• Exercise goal:
In the data below, how many lines include the string "parte"? Give only the number.

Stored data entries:

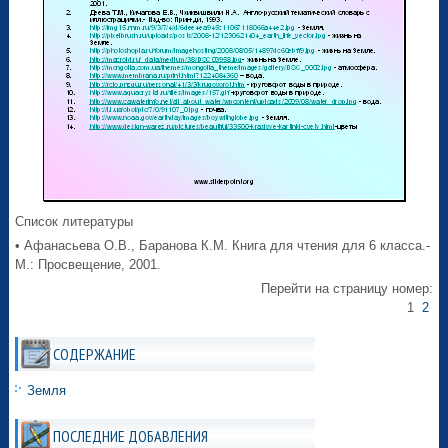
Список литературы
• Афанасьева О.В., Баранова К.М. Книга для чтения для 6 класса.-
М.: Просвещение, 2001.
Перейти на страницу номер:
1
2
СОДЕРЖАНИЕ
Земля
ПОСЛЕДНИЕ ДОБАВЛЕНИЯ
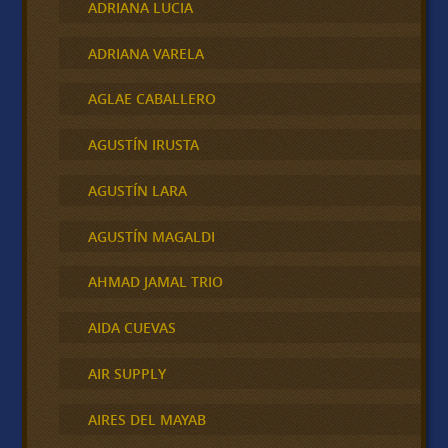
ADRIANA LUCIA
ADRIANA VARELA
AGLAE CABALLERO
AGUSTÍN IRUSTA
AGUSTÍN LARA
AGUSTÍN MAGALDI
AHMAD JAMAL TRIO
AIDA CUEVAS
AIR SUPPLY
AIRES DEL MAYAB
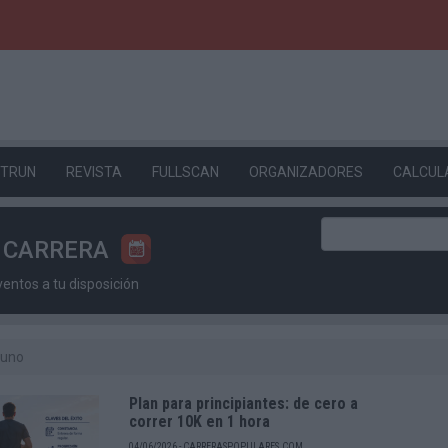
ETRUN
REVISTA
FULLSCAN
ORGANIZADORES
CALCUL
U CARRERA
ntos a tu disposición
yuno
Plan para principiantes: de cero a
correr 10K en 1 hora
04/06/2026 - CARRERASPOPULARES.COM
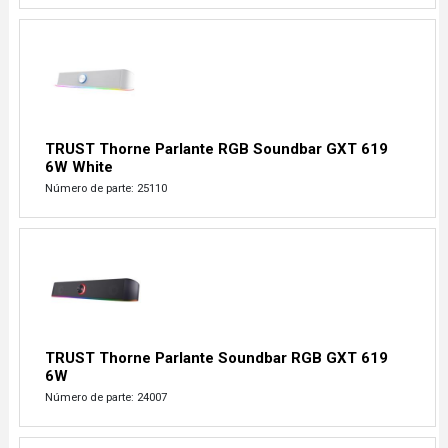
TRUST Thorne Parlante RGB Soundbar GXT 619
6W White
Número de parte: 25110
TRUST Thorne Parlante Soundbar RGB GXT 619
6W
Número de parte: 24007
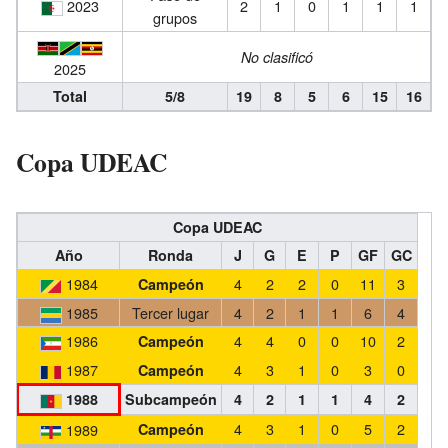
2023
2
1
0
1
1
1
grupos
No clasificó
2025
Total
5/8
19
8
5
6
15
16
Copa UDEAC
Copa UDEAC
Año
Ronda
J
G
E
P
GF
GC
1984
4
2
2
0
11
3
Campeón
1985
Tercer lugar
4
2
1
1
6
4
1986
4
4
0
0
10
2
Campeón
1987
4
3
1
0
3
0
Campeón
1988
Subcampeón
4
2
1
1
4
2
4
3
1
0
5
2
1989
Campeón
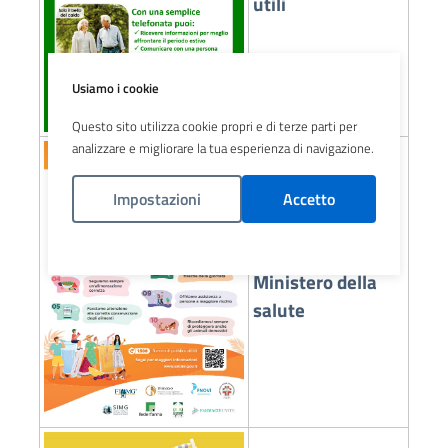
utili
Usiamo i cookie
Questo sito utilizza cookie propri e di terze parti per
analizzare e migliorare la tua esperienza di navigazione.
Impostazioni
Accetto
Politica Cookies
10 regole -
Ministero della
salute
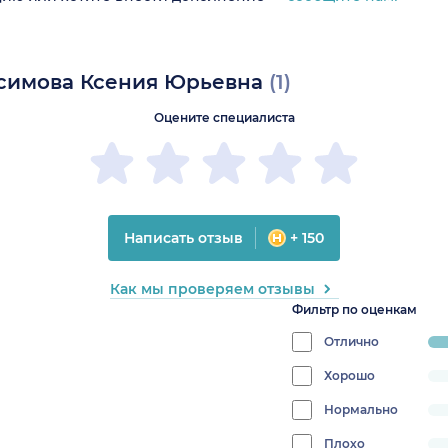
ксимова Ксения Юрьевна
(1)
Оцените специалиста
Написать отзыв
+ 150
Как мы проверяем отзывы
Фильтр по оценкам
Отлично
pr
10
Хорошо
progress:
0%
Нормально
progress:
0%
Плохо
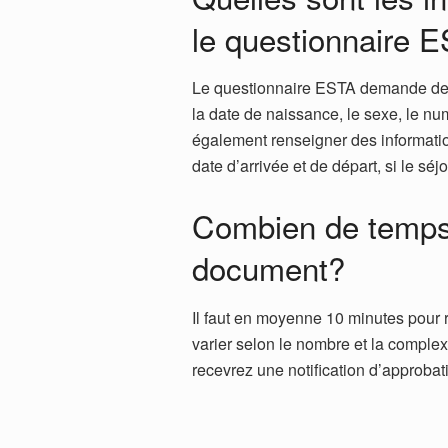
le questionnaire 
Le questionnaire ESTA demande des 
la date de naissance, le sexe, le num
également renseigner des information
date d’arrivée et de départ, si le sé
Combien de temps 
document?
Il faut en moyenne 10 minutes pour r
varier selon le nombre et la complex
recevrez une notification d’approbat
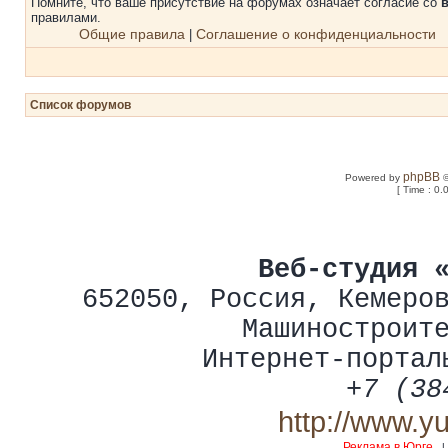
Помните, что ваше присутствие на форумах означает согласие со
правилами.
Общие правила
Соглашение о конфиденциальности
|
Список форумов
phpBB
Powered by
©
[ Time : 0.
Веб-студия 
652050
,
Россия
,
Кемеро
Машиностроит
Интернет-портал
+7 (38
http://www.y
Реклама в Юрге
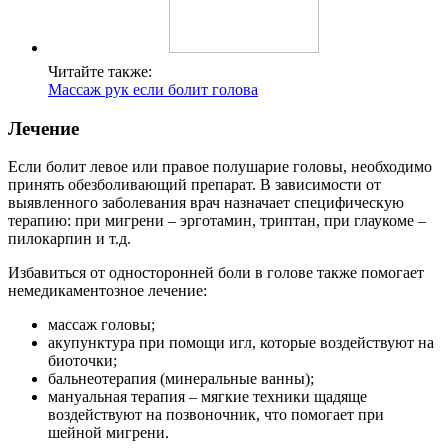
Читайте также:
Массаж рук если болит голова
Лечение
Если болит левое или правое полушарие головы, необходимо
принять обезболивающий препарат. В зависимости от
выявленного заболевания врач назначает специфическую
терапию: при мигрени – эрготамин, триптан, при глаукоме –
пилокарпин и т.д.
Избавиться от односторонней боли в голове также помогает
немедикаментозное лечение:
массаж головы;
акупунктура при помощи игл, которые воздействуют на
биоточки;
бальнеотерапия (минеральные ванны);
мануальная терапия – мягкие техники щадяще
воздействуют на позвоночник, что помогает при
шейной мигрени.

--

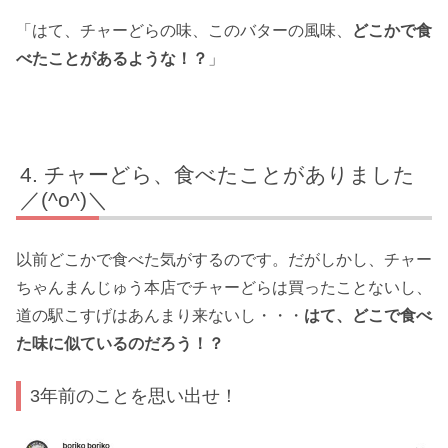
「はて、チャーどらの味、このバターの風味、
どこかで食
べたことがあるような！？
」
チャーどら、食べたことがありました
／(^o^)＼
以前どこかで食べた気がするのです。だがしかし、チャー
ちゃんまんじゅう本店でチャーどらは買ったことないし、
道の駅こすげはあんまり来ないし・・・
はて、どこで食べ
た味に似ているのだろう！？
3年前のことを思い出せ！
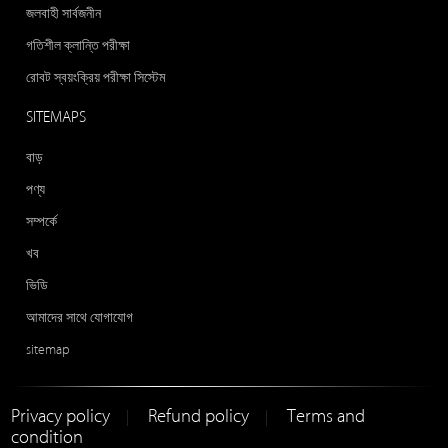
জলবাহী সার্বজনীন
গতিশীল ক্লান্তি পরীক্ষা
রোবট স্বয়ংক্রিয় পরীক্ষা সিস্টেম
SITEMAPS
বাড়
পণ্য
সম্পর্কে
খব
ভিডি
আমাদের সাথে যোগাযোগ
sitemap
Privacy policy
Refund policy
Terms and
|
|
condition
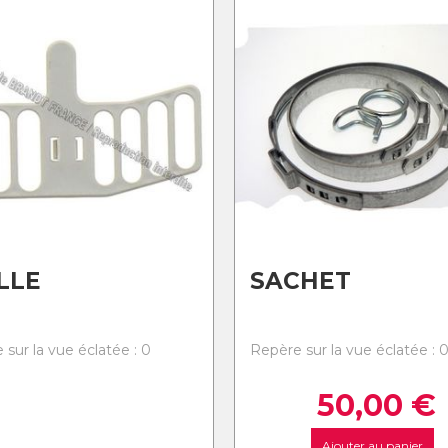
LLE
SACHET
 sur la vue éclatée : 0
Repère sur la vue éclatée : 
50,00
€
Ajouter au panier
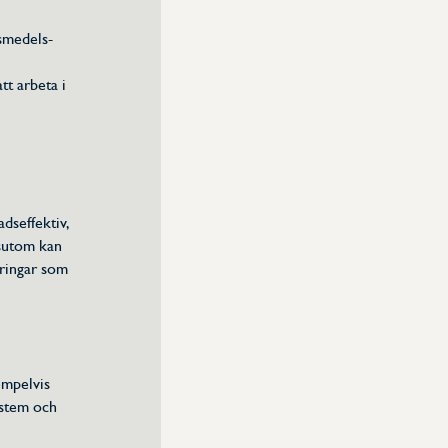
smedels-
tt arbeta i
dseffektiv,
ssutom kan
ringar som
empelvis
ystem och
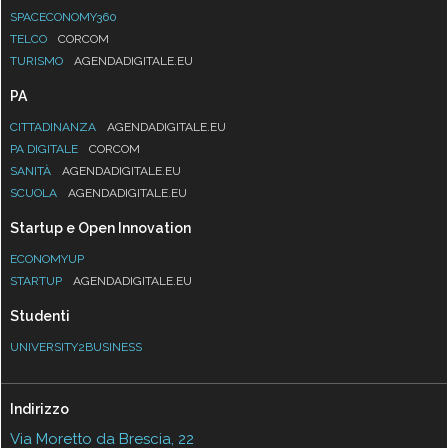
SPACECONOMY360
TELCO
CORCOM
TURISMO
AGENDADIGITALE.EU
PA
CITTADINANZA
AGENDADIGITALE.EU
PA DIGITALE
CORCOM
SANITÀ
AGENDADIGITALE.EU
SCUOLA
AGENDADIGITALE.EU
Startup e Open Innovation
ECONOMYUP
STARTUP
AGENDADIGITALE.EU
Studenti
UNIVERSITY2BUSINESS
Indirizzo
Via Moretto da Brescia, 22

• Solution for this task:
2